## [ASSIGNMENT]
Every line from the one with "DRH Soepardi, Kota Mungkid." to the one with "خدمات نصب و سرویس", including those two, is to be copied exactly; all other lines of the entries below are left out.

## [PROVIDED ENTRIES]
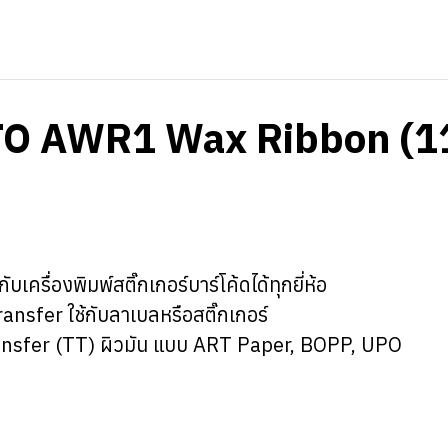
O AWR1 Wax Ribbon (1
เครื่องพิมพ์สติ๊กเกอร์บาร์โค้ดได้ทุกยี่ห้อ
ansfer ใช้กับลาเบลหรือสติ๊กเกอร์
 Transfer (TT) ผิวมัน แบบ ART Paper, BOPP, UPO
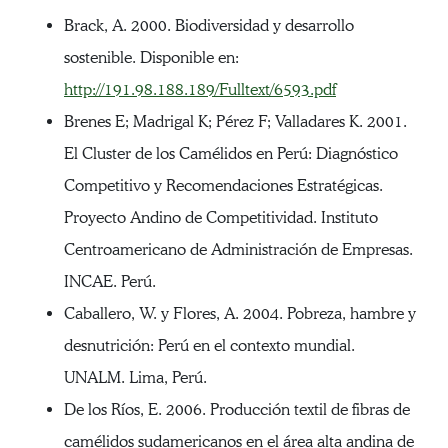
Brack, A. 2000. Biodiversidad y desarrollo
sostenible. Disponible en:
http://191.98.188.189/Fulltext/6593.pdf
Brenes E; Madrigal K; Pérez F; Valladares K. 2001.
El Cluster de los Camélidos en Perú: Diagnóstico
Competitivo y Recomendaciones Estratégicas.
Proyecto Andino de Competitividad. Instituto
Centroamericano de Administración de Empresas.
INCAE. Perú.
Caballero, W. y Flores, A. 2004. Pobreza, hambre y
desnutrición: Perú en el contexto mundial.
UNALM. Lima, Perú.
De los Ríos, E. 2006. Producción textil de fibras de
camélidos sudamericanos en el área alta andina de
--
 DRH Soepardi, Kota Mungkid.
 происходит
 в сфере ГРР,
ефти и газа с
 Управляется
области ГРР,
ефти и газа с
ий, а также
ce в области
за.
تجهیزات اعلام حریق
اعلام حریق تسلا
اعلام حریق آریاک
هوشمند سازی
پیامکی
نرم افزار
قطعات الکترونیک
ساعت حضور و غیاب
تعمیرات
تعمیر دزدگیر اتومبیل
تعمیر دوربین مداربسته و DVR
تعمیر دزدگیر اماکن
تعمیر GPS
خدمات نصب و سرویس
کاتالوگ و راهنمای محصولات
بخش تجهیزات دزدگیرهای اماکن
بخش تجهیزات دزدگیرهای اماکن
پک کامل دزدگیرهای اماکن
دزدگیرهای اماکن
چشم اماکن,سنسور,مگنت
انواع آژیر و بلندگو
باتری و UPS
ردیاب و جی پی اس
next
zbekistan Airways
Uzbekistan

## [EXERCISE OUTPUT]
 DRH Soepardi, Kota Mungkid.
 происходит
 в сфере ГРР,
ефти и газа с
 Управляется
области ГРР,
ефти и газа с
ий, а также
ce в области
за.
تجهیزات اعلام حریق
اعلام حریق تسلا
اعلام حریق آریاک
هوشمند سازی
پیامکی
نرم افزار
قطعات الکترونیک
ساعت حضور و غیاب
تعمیرات
تعمیر دزدگیر اتومبیل
تعمیر دوربین مداربسته و DVR
تعمیر دزدگیر اماکن
تعمیر GPS
خدمات نصب و سرویس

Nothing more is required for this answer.